Implement an orchestrator

@register_orchestrator
class PPOSentimentOrchestrator(PPOOrchestrator):
	def __init__(self, pipeline : SentimentPipeline, rl_model : BaseRLModel, chunk_size = 512):
		super().__init__(pipeline, rl_model, chunk_size)
		self.sentiment_pipe = sentiment_pipeline("sentiment-analysis","lvwerra/distilbert-imdb", device=-1)

	def score(self, texts):
		"""
		Batched scoring function taking text and generating scalar
		"""
		sent_kwargs = {
				"return_all_scores": True,
				"function_to_apply": None,
				"batch_size": self.chunk_size,
			}
		pipe_outputs = self.sentiment_pipe(texts, **sent_kwargs)
		scores = torch.tensor([output[1]["score"] for output in pipe_outputs])
		return scores

Launch training

if __name__ == "__main__":
    cfg = TRLConfig.load_yaml("configs/ppo_config.yml")

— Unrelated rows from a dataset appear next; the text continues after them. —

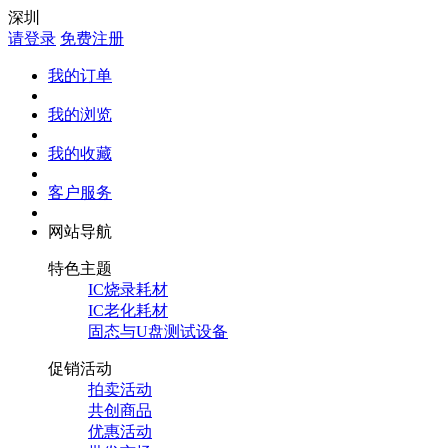
深圳
请登录
免费注册
我的订单
我的浏览
我的收藏
客户服务
网站导航
特色主题
IC烧录耗材
IC老化耗材
固态与U盘测试设备
促销活动
拍卖活动
共创商品
优惠活动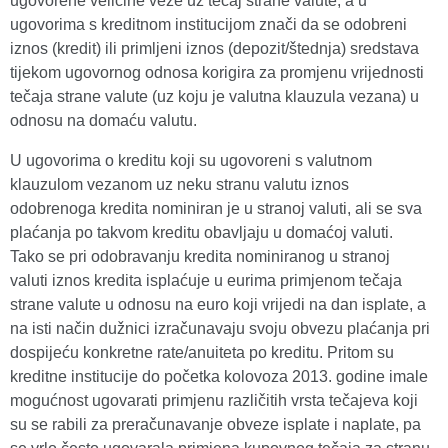
ugovorene veličine veže uz tečaj strane valute, a u
ugovorima s kreditnom institucijom znači da se odobreni
iznos (kredit) ili primljeni iznos (depozit/štednja) sredstava
tijekom ugovornog odnosa korigira za promjenu vrijednosti
tečaja strane valute (uz koju je valutna klauzula vezana) u
odnosu na domaću valutu.
U ugovorima o kreditu koji su ugovoreni s valutnom
klauzulom vezanom uz neku stranu valutu iznos
odobrenoga kredita nominiran je u stranoj valuti, ali se sva
plaćanja po takvom kreditu obavljaju u domaćoj valuti.
Tako se pri odobravanju kredita nominiranog u stranoj
valuti iznos kredita isplaćuje u eurima primjenom tečaja
strane valute u odnosu na euro koji vrijedi na dan isplate, a
na isti način dužnici izračunavaju svoju obvezu plaćanja pri
dospijeću konkretne rate/anuiteta po kreditu. Pritom su
kreditne institucije do početka kolovoza 2013. godine imale
mogućnost ugovarati primjenu različitih vrsta tečajeva koji
su se rabili za preračunavanje obveze isplate i naplate, pa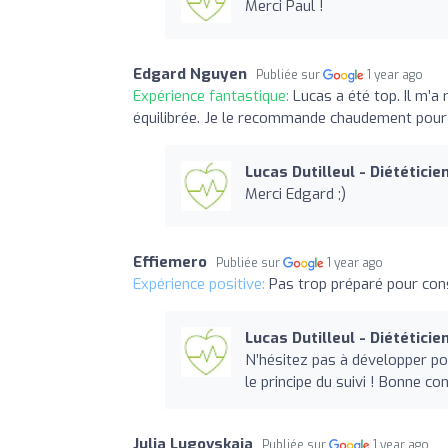
Merci Paul !
Edgard Nguyen
Publiée sur
1 year ago
Expérience fantastique:
Lucas a été top. Il m’
équilibrée. Je le recommande chaudement pour
Lucas Dutilleul - Diététicie
Merci Edgard ;)
Effiemero
Publiée sur
1 year ago
Expérience positive:
Pas trop préparé pour con
Lucas Dutilleul - Diététicie
N’hésitez pas à développer pou
le principe du suivi ! Bonne co
Julia Lugovskaja
Publiée sur
1 year ago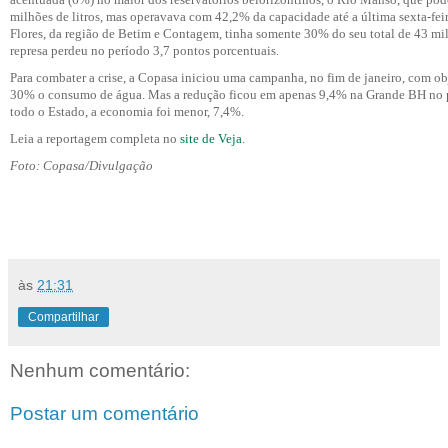
milhões de litros, mas operavava com 42,2% da capacidade até a última sexta-fei
Flores, da região de Betim e Contagem, tinha somente 30% do seu total de 43 mil
represa perdeu no período 3,7 pontos porcentuais.
Para combater a crise, a Copasa iniciou uma campanha, no fim de janeiro, com o
30% o consumo de água. Mas a redução ficou em apenas 9,4% na Grande BH no 
todo o Estado, a economia foi menor, 7,4%.
Leia a reportagem completa no
site de Veja
.
Foto: Copasa/Divulgação
às
21:31
Compartilhar
Nenhum comentário:
Postar um comentário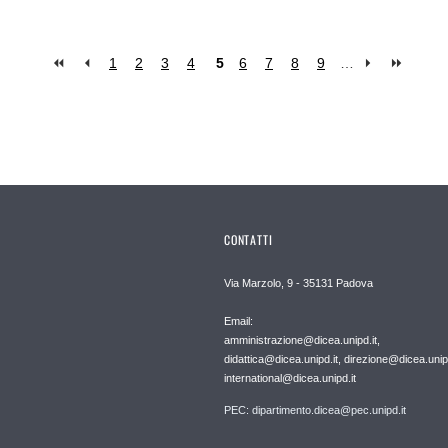
1
2
3
4
5
6
7
8
9
…
CONTATTI
Via Marzolo, 9 - 35131 Padova
Email:
amministrazione@dicea.unipd.it,
didattica@dicea.unipd.it, direzione@dicea.unipd
international@dicea.unipd.it
PEC: dipartimento.dicea@pec.unipd.it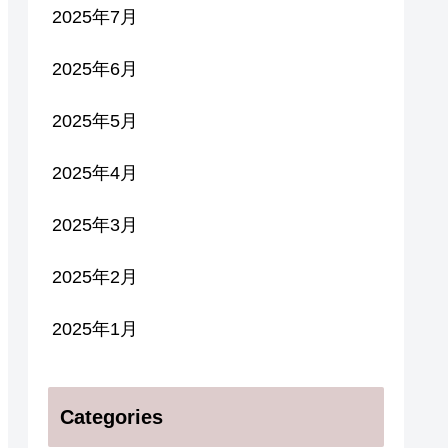
2025年7月
2025年6月
2025年5月
2025年4月
2025年3月
2025年2月
2025年1月
Categories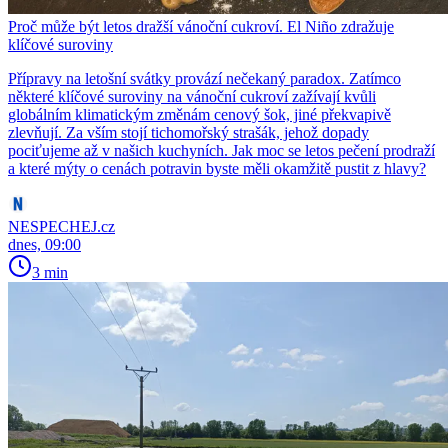
Proč může být letos dražší vánoční cukroví. El Niño zdražuje
klíčové suroviny
Přípravy na letošní svátky provází nečekaný paradox. Zatímco
některé klíčové suroviny na vánoční cukroví zažívají kvůli
globálním klimatickým změnám cenový šok, jiné překvapivě
zlevňují. Za vším stojí tichomořský strašák, jehož dopady
pociťujeme až v našich kuchyních. Jak moc se letos pečení prodraží
a které mýty o cenách potravin byste měli okamžitě pustit z hlavy?
NESPECHEJ.cz
dnes, 09:00
3 min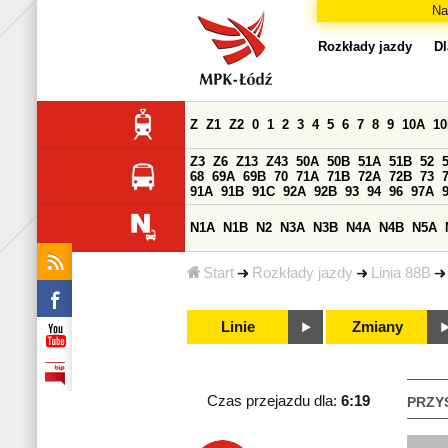
Na
Rozkłady jazdy
Dl
Z
Z1
Z2
0
1
2
3
4
5
6
7
8
9
10A
1
Z3
Z6
Z13
Z43
50A
50B
51A
51B
52
68
69A
69B
70
71A
71B
72A
72B
73
91A
91B
91C
92A
92B
93
94
96
97A
N1A
N1B
N2
N3A
N3B
N4A
N4B
N5A
Start
Rozkłady jazdy
Linia 88B
Linie
Zmiany
Czas przejazdu dla:
6:19
PRZY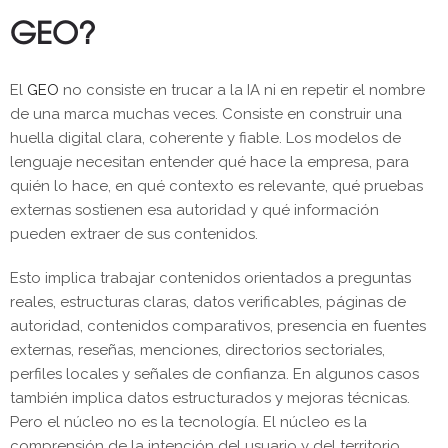
GEO?
El
GEO
no consiste en trucar a la IA ni en repetir el nombre
de una marca muchas veces. Consiste en construir una
huella digital clara, coherente y fiable. Los modelos de
lenguaje necesitan entender qué hace la empresa, para
quién lo hace, en qué contexto es relevante, qué pruebas
externas sostienen esa autoridad y qué información
pueden extraer de sus contenidos.
Esto implica trabajar contenidos orientados a preguntas
reales, estructuras claras, datos verificables, páginas de
autoridad, contenidos comparativos, presencia en fuentes
externas, reseñas, menciones, directorios sectoriales,
perfiles locales y señales de confianza. En algunos casos
también implica datos estructurados y mejoras técnicas.
Pero el núcleo no es la tecnología. El núcleo es la
comprensión de la intención del usuario y del territorio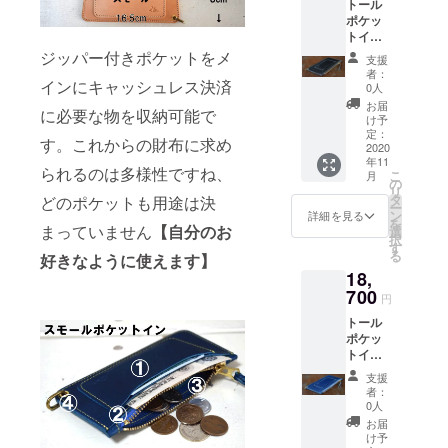
トール
【アン
ポケッ
ポケッ
ティー
ト/1
トイ
ク】よ
TAKO
ン
りご選
ジッパー付きポケットをメ
ジッ
支援
ブッ
択下さ
パー付
者：
テーロ
インにキャッシュレス決済
い 詳細
きポ
0人
ブラッ
縦:10.5
ケッ
お届
に必要な物を収納可能で
ク ・送
cm
ト/1
け予
料無料!!
横:19.5
定：
キー
す。これからの財布に求め
詳細
2020
cm-
ファブ
年11
縦:10.5
20.5cm
連結金
られるのは多様性ですね、
こ
月
cm
(台形)
の
具付 日
リ
横:19.5
ステッ
タ
本製
どのポケットも用途は決
ー
cm-
チカ
ン
詳細を見る
を
20.5cm
まっていません
【自分のお
ラー:-ホ
選
択
(台形)
ワイト
す
る
好きなように使えます】
ステッ
ライセ
18,
チカ
ンスポ
ラー:-ホ
700
ケッ
円
ワイト
ト/1
トール
ライセ
ラージ
ポケッ
ンスポ
ポケッ
トイ
ケッ
ト/1
ン
ト/1
TAKO
支援
ブッ
ラージ
ジッ
者：
テーロ
ポケッ
パー付
0人
ブルー
ト/1
きポ
お届
・送料
TAKO
ケッ
け予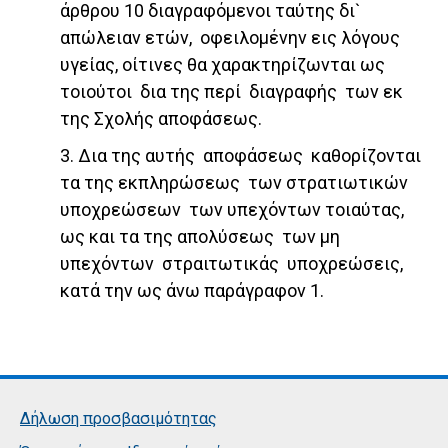
άρθρου 10 διαγραφόμενοι ταύτης δι`
απώλειαν ετών, οφειλομένην εις λόγους
υγείας, οίτινες θα χαρακτηρίζωνται ως
τοιούτοι δια της περί διαγραφής των εκ
της Σχολής αποφάσεως.
3. Δια της αυτής αποφάσεως καθορίζονται
τα της εκπληρώσεως των στρατιωτικών
υποχρεώσεων των υπεχόντων τοιαύτας,
ως και τα της απολύσεως των μη
υπεχόντων στραιτωτικάς υποχρεώσεις,
κατά την ως άνω παράγραφον 1.
Δήλωση προσβασιμότητας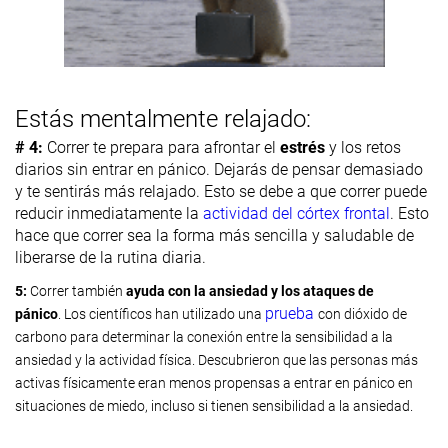
Estás mentalmente relajado:
# 4:
Correr te prepara para afrontar el
estrés
y los retos
diarios sin entrar en pánico. Dejarás de pensar demasiado
y te sentirás más relajado. Esto se debe a que correr puede
reducir inmediatamente la
actividad del córtex frontal
. Esto
hace que correr sea la forma más sencilla y saludable de
liberarse de la rutina diaria.
5:
Correr también
ayuda con la
ansiedad y los ataques de
prueba
pánico
.
Los científicos han utilizado una
con dióxido de
carbono para determinar la conexión entre la sensibilidad a la
ansiedad y la actividad física. Descubrieron que las personas más
activas físicamente eran menos propensas a entrar en pánico en
situaciones de miedo, incluso si tienen sensibilidad a la ansiedad.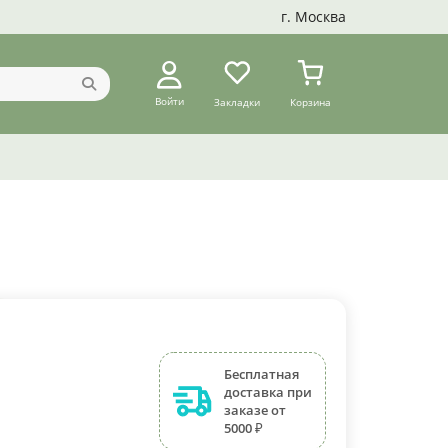
г. Москва
Войти
Закладки
Корзина
Бесплатная
доставка при
заказе от
5000 ₽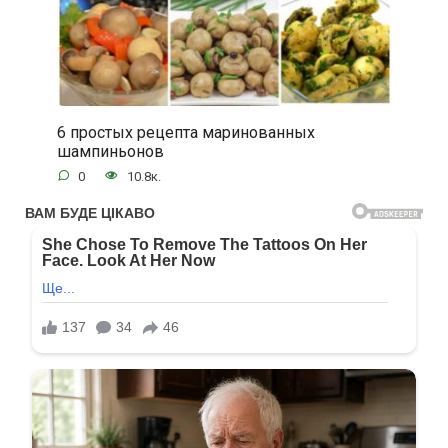
6 простых рецепта маринованных
шампиньонов
0
10.8к.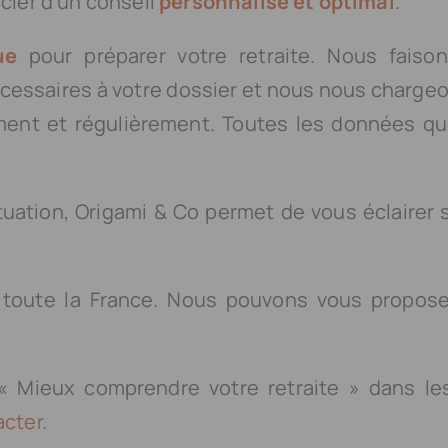
cier d’un conseil
personnalisé et optimal
.
ue
pour préparer votre retraite. Nous faison
écessaires à votre dossier et nous nous chargeo
ement et régulièrement. Toutes les données q
ituation, Origami & Co permet de vous éclairer 
r toute la France. Nous pouvons vous propos
 « Mieux comprendre votre retraite » dans le
acter
.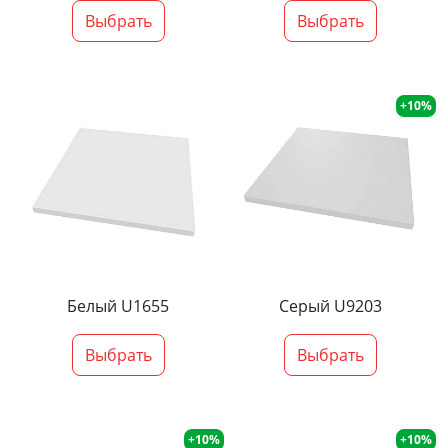
Выбрать
Выбрать
+10%
Белый U1655
Серый U9203
Выбрать
Выбрать
+10%
+10%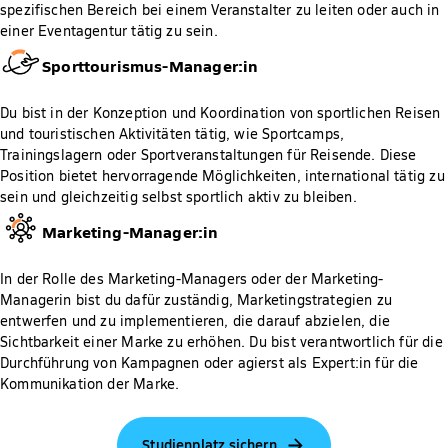
spezifischen Bereich bei einem Veranstalter zu leiten oder auch in
einer Eventagentur tätig zu sein.
Sporttourismus-Manager:in
Du bist in der Konzeption und Koordination von sportlichen Reisen
und touristischen Aktivitäten tätig, wie Sportcamps,
Trainingslagern oder Sportveranstaltungen für Reisende. Diese
Position bietet hervorragende Möglichkeiten, international tätig zu
sein und gleichzeitig selbst sportlich aktiv zu bleiben.
Marketing-Manager:in
In der Rolle des Marketing-Managers oder der Marketing-
Managerin bist du dafür zuständig, Marketingstrategien zu
entwerfen und zu implementieren, die darauf abzielen, die
Sichtbarkeit einer Marke zu erhöhen. Du bist verantwortlich für die
Durchführung von Kampagnen oder agierst als Expert:in für die
Kommunikation der Marke.
Studienplatz sichern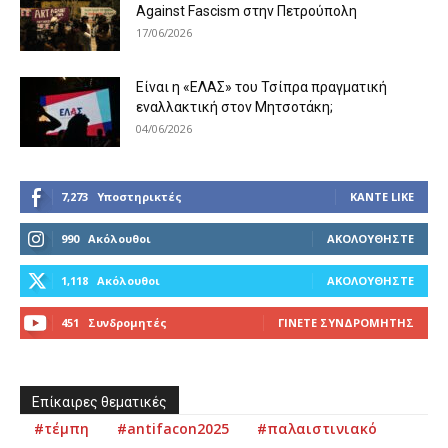
Against Fascism στην Πετρούπολη
17/06/2026
Είναι η «ΕΛΑΣ» του Τσίπρα πραγματική
εναλλακτική στον Μητσοτάκη;
04/06/2026
7,273
Υποστηρικτές
ΚΆΝΤΕ LIKE
990
Ακόλουθοι
ΑΚΟΛΟΥΘΉΣΤΕ
1,118
Ακόλουθοι
ΑΚΟΛΟΥΘΉΣΤΕ
451
Συνδρομητές
ΓΊΝΕΤΕ ΣΥΝΔΡΟΜΗΤΉΣ
Επίκαιρες θεματικές
#τέμπη
#antifacon2025
#παλαιστινιακό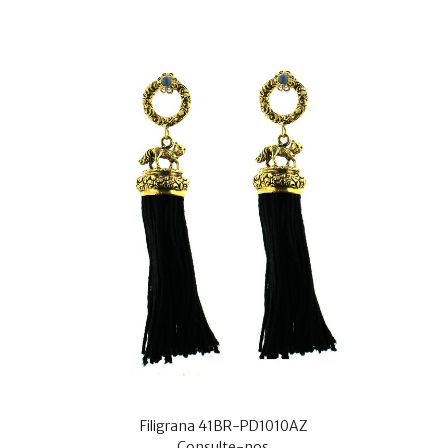
Filigrana 41BR-PD1010AZ
Consulte-nos.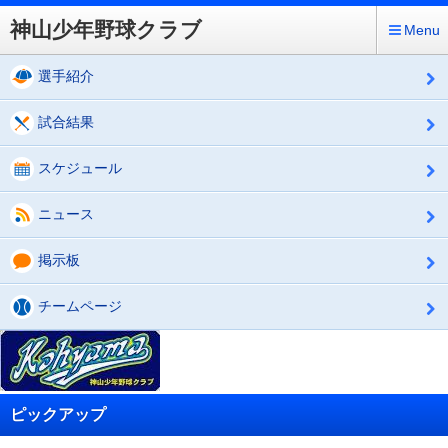
神山少年野球クラブ
Menu
選手紹介
試合結果
スケジュール
ニュース
掲示板
チームページ
ピックアップ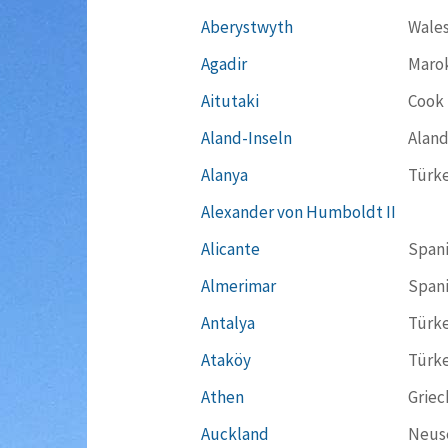
Aberystwyth
Wale
Agadir
Maro
Aitutaki
Cook 
Aland-Inseln
Aland
Alanya
Türke
Alexander von Humboldt II
Alicante
Span
Almerimar
Span
Antalya
Türke
Ataköy
Türke
Athen
Griec
Auckland
Neus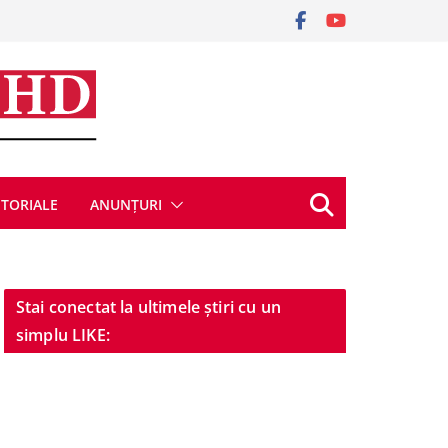
ITORIALE
ANUNȚURI
Stai conectat la ultimele știri cu un
simplu LIKE: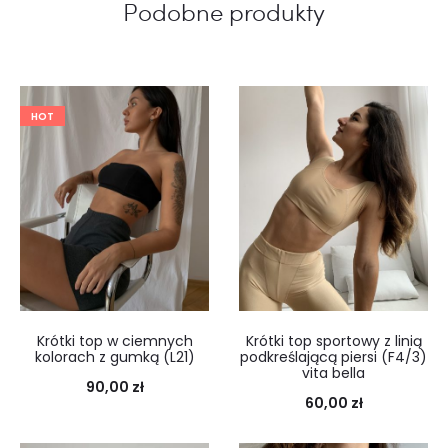
Podobne produkty
HOT
Krótki top w ciemnych
Krótki top sportowy z linią
kolorach z gumką (L21)
podkreślającą piersi (F4/3)
vita bella
90,00
zł
60,00
zł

    model : AcceleratePPOModel = get_model(cfg.model.model_type)(cfg)
    wandb.watch(model.model)

    pipeline : PPOPipeline = get_pipeline(cfg.train.pipeline)(model.tokenizer, cfg)
    orch : PPOSentimentOrchestrator = get_orchestrator(cfg.train.orchestrator)(pipeline, model, cfg.method.chunk_size)
    orch.make_experience(cfg.method.num_rollouts)
    model.learn()

    print("DONE!")

And run accelerate launch my_script.py

References

Proximal Policy Optimisation

The PPO implementation largely follows the structure introduced in the paper "Fine-Tuning Language Models from Human Preferences" by D. Ziegler et al. [paper, code].

Language models

The language models utilize the transformers library by 🤗 Hugging Face.